Ideally, rather than create policy preventing the collection of data necessary to check for and address algorithmic bias, policy makers would require the collection of data needed for these purposes, under best-practices safeguards. Ideally, this data collection mandate would be combined with some degree of protection or release from liability for companies that fully followed required security practices (especially in today’s environment, where maintaining perfect data security is challenging even when following best practices).
This would be the first step towards requiring educational algorithms used beyond a certain scale (perhaps 1 000 active users) to explicitly document and publish checks for algorithmic bias, at minimum providing evidence on whether the models have substantial difference in their quality of performance for different populations (if present in their user base). The requirement to publicly release evidence on algorithmic bias would probably be sufficient to create strong pressure to fix biases found in the algorithms.
One current challenge faced by organisations making good-faith attempts to collect data to investigate algorithmic bias is deciding which identity variables to collect data on (Belitz et al., 2022[25]). Policy makers can assist with this. While census categories provide one source of possible variables, census categories simultaneously miss key categories shown to be associated with algorithmic bias (as discussed above) and also can include groups not present in a specific data set due to uneven distribution of that group across the general population. Policy standardising a minimum set of identity markers to collect and report on in each policy region would provide consistency and comparability between different reports of algorithmic bias. It would also help to ensure that groups currently most disadvantaged in each region are supported rather than further disadvantaged by educational algorithms. Finally, standardizing on a minimum set of identity categories would also prevent organisations from reporting only the groups for whom their tool is unbiased. The actual process of selecting which categories are relevant within a specific policy environment should not be arbitrary; ideally, selection would be made by a representative combination of stakeholders in the local community, including researchers who can evaluate the data available.

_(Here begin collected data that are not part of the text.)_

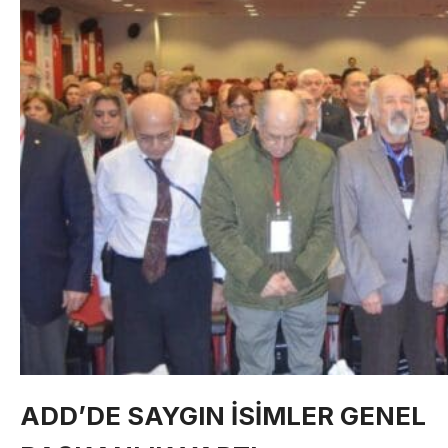
ADD’DE SAYGIN İSİMLER GENEL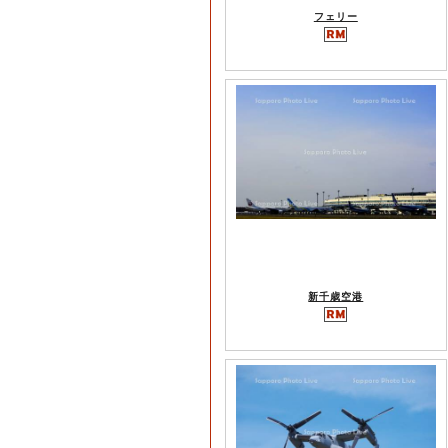
フェリー
新千歳空港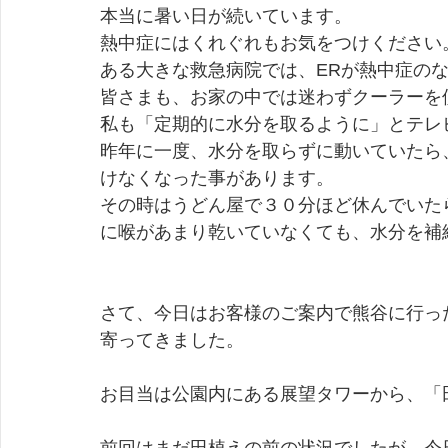
本当に暑い日が続いています。
熱中症にはくれぐれもお気をつけください
ある大きな救急病院では、ERが熱中症の
皆さまも、お家の中では迷わずクーラーを
私も「定期的に水分を取るように」とテレ
昨年に一度、水分を取らずに動いていたら
けなくなった事があります。
その時はうどん屋で３０分ほど休んでいた
に喉があまり乾いていなくても、水分を補
さて、今日はお客様のご案内で熊谷に行っ
寄ってきました。
お目当は公園内にある展望タワーから、「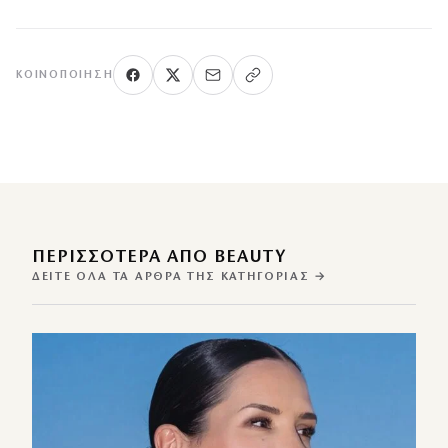
ΚΟΙΝΟΠΟΊΗΣΗ
ΠΕΡΙΣΣΌΤΕΡΑ ΑΠΌ BEAUTY
ΔΕΊΤΕ ΌΛΑ ΤΑ ΆΡΘΡΑ ΤΗΣ ΚΑΤΗΓΟΡΊΑΣ →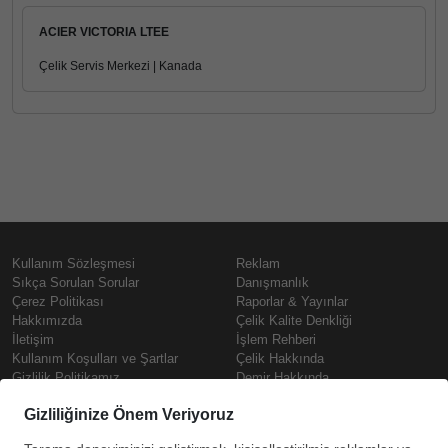
ACIER VICTORIA LTEE
Çelik Servis Merkezi | Kanada
Kullanım Sözleşmesi
Reklam
Sıkça Sorulan Sorular
Danışmanlık
Çerez Politikası
Raporlar & Yayınlar
Hakkımızda
Çelik Kalite Denkliği
İletişim
İşlem Rehberi
Kullanım Koşulları ve Şartlar
Çelik Hakkında
Gizlilik Politikamız
Demir Hakkında
KVKK
Prime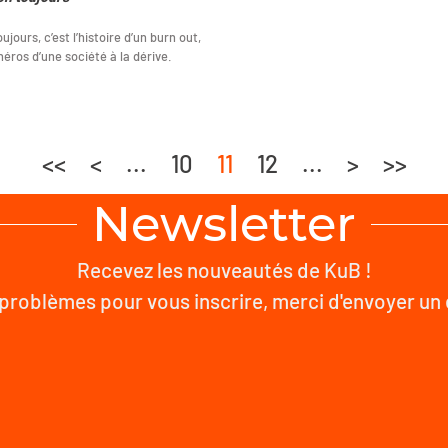
ujours, c’est l’histoire d’un burn out,
héros d’une société à la dérive.
<<
<
...
10
11
12
...
>
>>
Newsletter
Recevez les nouveautés de KuB !
problèmes pour vous inscrire, merci d'envoyer un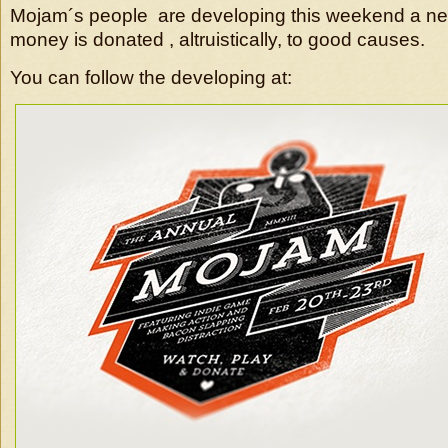
Mojam´s people are developing this weekend a ne
money is donated , altruistically, to good causes.
You can follow the developing at: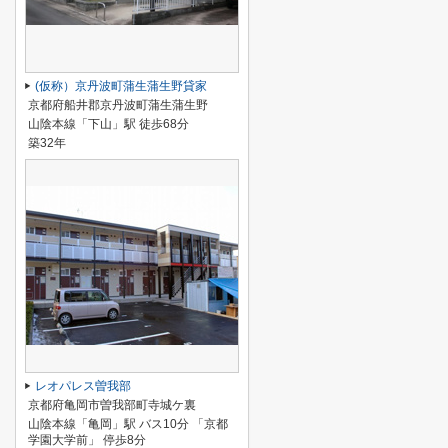
(仮称）京丹波町蒲生蒲生野貸家
京都府船井郡京丹波町蒲生蒲生野
山陰本線「下山」駅 徒歩68分
築32年
レオパレス曽我部
京都府亀岡市曽我部町寺城ケ裏
山陰本線「亀岡」駅 バス10分 「京都
学園大学前」 停歩8分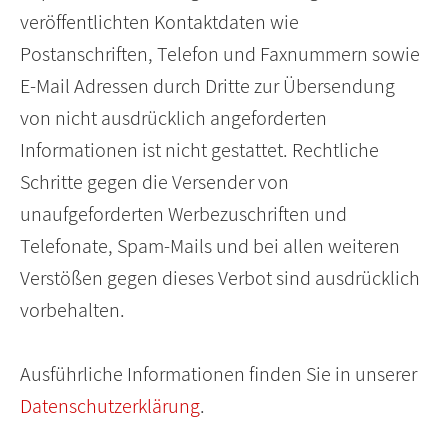
veröffentlichten Kontaktdaten wie
Postanschriften, Telefon und Faxnummern sowie
E-Mail Adressen durch Dritte zur Übersendung
von nicht ausdrücklich angeforderten
Informationen ist nicht gestattet. Rechtliche
Schritte gegen die Versender von
unaufgeforderten Werbezuschriften und
Telefonate, Spam-Mails und bei allen weiteren
Verstößen gegen dieses Verbot sind ausdrücklich
vorbehalten.
Ausführliche Informationen finden Sie in unserer
Datenschutzerklärung
.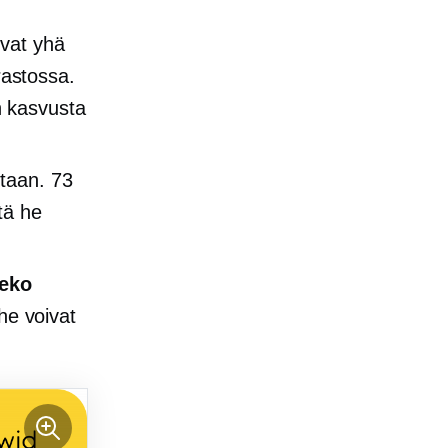
uvat yhä
rastossa.
 kasvusta
etaan. 73
tä he
teko
 he voivat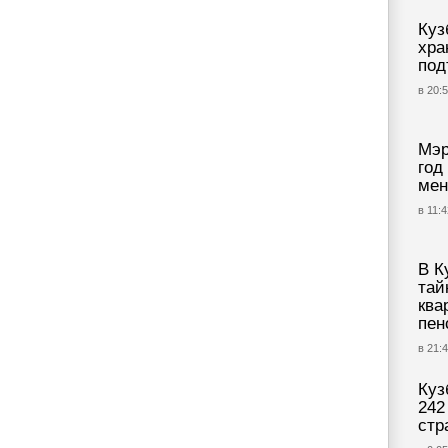
Куз
хра
под
в 20:5
Мэр
год
мен
в 11:4
В К
тай
ква
пен
в 21:4
Куз
242
стр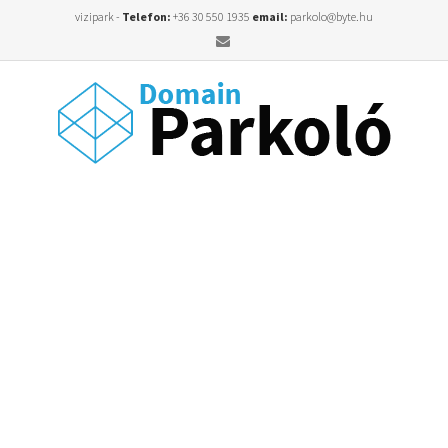
vizipark -
Telefon:
+36 30 550 1935
email:
parkolo@byte.hu
Email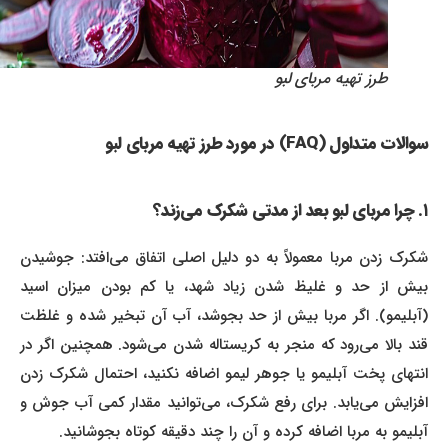
طرز تهیه مربای لبو
سوالات متداول (FAQ) در مورد طرز تهیه مربای لبو
۱. چرا مربای لبو بعد از مدتی شکرک می‌زند؟
شکرک زدن مربا معمولاً به دو دلیل اصلی اتفاق می‌افتد: جوشیدن
بیش از حد و غلیظ شدن زیاد شهد، یا کم بودن میزان اسید
(آبلیمو). اگر مربا بیش از حد بجوشد، آب آن تبخیر شده و غلظت
قند بالا می‌رود که منجر به کریستاله شدن می‌شود. همچنین اگر در
انتهای پخت آبلیمو یا جوهر لیمو اضافه نکنید، احتمال شکرک زدن
افزایش می‌یابد. برای رفع شکرک، می‌توانید مقدار کمی آب جوش و
آبلیمو به مربا اضافه کرده و آن را چند دقیقه کوتاه بجوشانید.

As the discussion above illustrates, it is difficult to fix a problem if we do not know if it is there; it is difficult to fix unknown biases. Thus far, the super-majority of research on algorithmic bias has involved race/ethnicity and gender in the United States – and even in the United States, key racial or ethnic groups more represented in specific geographical areas (such as Native Americans, and members of the Portuguese and Brazilian diasporas in New England) have been under-studied, as have other categories connected to algorithmic bias.
Outside the United States, there has been much less research into algorithmic bias. There is a clear need for further research on algorithmic bias in education in other OECD countries, investigating which groups are impacted and how they are impacted. Without this research, developers around the world will be limited to addressing the inequity problems known to exist in the United States, which are different from the problems in other countries (Wimmer, 2017[83]), or will be guided by intuition rather than data in which problems they attempt to address.
Policy makers can address this current limitation by creating grant-making programs which make funds available for research into who is impacted by algorithmic bias in education in their region.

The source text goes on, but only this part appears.